Central banks around the world have been disruptors of a different sort. They have launched a massive experiment with money.
In an effort to boost employment, the FED has aggressively eased credit. The theory goes that cheap money acts as an incentive for business to build stuff. Building stuff = more jobs. More jobs satisfies the FED’s mandate.
The FED’s willingness to make credit cheap helps Hyatt build another hotel, but what if the consumer wants to rent on AirBnB instead? Folks living in urban areas may be more inclined to use UBER instead of buying a newly manufactured car. Cheap credit builds large office buildings to house employees, yet cloud computing and an assortment of apps allow the worker the freedom to work from any location.

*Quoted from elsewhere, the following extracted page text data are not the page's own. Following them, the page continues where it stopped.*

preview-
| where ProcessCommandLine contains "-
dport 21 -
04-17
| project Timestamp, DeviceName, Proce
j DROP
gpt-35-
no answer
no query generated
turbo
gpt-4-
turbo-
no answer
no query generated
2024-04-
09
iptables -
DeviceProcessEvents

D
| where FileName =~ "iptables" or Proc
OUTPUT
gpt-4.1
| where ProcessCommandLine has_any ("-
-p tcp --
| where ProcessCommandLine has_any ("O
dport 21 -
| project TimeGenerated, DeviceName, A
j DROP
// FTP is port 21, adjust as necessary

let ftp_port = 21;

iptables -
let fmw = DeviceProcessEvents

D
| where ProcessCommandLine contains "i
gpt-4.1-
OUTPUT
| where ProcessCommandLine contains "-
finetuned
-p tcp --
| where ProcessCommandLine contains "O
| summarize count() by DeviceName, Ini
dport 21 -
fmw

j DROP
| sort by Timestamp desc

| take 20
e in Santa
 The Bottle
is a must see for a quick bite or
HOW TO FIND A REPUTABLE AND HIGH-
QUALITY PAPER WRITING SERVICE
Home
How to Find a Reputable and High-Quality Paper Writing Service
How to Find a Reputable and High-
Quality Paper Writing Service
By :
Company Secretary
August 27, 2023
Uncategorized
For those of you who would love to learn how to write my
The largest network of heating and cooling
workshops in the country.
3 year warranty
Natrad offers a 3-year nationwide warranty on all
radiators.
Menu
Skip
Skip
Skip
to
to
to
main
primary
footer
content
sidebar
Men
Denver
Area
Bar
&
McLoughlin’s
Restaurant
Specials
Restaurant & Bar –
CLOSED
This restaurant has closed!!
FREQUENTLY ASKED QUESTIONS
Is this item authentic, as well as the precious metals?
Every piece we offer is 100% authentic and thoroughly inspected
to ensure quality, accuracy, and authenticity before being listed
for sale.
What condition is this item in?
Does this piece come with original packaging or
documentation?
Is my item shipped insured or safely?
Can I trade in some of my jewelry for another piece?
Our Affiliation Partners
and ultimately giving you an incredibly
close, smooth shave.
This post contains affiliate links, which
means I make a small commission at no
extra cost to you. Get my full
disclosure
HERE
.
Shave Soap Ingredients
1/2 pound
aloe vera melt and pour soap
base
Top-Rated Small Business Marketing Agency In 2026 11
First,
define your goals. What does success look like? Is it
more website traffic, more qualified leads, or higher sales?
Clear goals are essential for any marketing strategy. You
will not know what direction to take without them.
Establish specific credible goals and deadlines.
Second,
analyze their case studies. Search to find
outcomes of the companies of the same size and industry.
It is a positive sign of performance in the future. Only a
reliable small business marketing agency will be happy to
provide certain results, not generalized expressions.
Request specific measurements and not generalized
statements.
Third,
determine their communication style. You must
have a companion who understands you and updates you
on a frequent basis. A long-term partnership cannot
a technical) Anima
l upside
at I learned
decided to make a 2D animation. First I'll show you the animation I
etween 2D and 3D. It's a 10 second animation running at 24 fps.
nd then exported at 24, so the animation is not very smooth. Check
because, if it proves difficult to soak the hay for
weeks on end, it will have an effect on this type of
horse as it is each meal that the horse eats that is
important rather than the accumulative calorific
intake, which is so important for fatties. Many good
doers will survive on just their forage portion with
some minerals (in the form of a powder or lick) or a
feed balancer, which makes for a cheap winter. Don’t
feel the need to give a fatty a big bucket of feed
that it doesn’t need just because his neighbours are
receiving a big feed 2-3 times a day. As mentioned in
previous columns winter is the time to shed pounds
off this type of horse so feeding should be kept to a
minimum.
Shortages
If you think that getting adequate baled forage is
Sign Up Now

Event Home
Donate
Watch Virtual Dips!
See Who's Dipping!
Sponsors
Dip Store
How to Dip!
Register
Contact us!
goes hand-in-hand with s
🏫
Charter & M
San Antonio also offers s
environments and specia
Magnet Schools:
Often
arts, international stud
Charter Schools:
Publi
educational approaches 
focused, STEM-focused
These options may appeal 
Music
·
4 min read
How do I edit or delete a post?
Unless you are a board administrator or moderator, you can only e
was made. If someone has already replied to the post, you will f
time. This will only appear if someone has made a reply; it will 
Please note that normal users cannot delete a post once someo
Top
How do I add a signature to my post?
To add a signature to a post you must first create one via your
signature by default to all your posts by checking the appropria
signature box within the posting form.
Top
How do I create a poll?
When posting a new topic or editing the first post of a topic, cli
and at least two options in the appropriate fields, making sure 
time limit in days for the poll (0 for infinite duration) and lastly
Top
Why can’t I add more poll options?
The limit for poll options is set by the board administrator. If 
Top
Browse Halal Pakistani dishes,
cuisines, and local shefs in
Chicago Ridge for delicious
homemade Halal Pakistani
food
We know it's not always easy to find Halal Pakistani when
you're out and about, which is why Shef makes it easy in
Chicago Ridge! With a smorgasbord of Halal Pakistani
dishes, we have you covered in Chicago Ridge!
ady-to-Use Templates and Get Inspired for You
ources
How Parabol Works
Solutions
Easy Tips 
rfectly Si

Tim Ferriss explained the freelance economy as “a thing” in The 4 Hour Work Week. Today, freelancing platforms allow business to connect, segment and manage tasks on a global scale. The global freelance economy is growing at an exponential rate– no amount of cheap credit or bond buying programs will change this. Thomas Friedman warned us in The World Is Flat a decade ago.
The big data analytics revolution is creating data sets that never existed before. Sensors, smart devices, open sourcing and the ubiquity of storage has enhanced demand forecasting models and consequently the labor and process around meeting said demand. Artificial intelligence and machine learning is on the precipice of augmenting the workplace. Technology is impacting labor in many ways and its relation to jobs will continue to evolve.
The FED’s model is largely based on “physical stuffs”– manufacturing cars, building houses and buildings. Their economic analysis is based on an economy more reflective of the industrial age. Is this where the economy is today? The market today, aided by technology, seems to be growing in another direction. How people work and engage the marketplace is in conflict with how the FED is framing the challenge.
Blah… blah… what does it mean? The FED can’t fix the impact of technology on jobs and the marketplace. The FED’s desire to keep credit cheap, believing the building of physical stuff leads to broader employment gains, has resulted in many industries suffering from overcapacity. Very few are asking– Is the FED incentivizing the right behavior? If misguided, the economic consequence will be severe.
The FED has no ability to manage technology growth and its impact on business models. With all the talk of disruption, are we missing the elephant in the room?
Continue your financial education. Stay nimble my friends.